■ About this exercise:
Below are records to transcribe in full and unchanged; omit every picture.
# # # # # # #
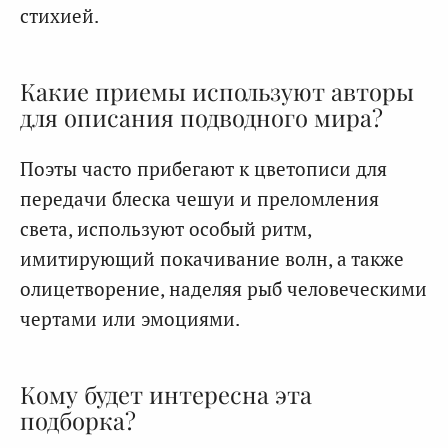
стихией.
Какие приемы используют авторы
для описания подводного мира?
Поэты часто прибегают к цветописи для
передачи блеска чешуи и преломления
света, используют особый ритм,
имитирующий покачивание волн, а также
олицетворение, наделяя рыб человеческими
чертами или эмоциями.
Кому будет интересна эта
подборка?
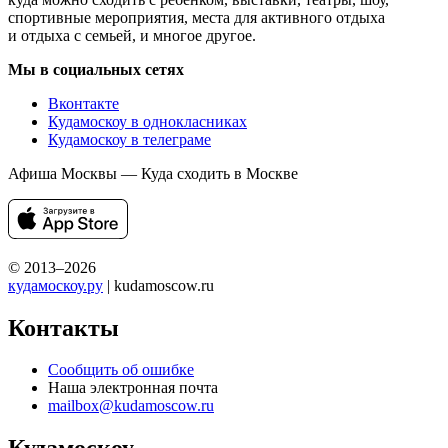
спортивные мероприятия, места для активного отдыха
и отдыха с семьей, и многое другое.
Мы в социальных сетях
Вконтакте
Кудамоскоу в однокласниках
Кудамоскоу в телеграме
Афиша Москвы — Куда сходить в Москве
© 2013–2026
кудамоскоу.ру
| kudamoscow.ru
Контакты
Сообщить об ошибке
Наша электронная почта
mailbox@kudamoscow.ru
# # # # # # #
■ Task result:
стихией.
Какие приемы используют авторы
для описания подводного мира?
Поэты часто прибегают к цветописи для
передачи блеска чешуи и преломления
света, используют особый ритм,
имитирующий покачивание волн, а также
олицетворение, наделяя рыб человеческими
чертами или эмоциями.
Кому будет интересна эта
подборка?
спортивные мероприятия, места для активного отдыха
и отдыха с семьей, и многое другое.
Мы в социальных сетях
Вконтакте
Кудамоскоу в однокласниках
Кудамоскоу в телеграме
Афиша Москвы — Куда сходить в Москве
© 2013–2026
кудамоскоу.ру
| kudamoscow.ru
Контакты
Сообщить об ошибке
Наша электронная почта
mailbox@kudamoscow.ru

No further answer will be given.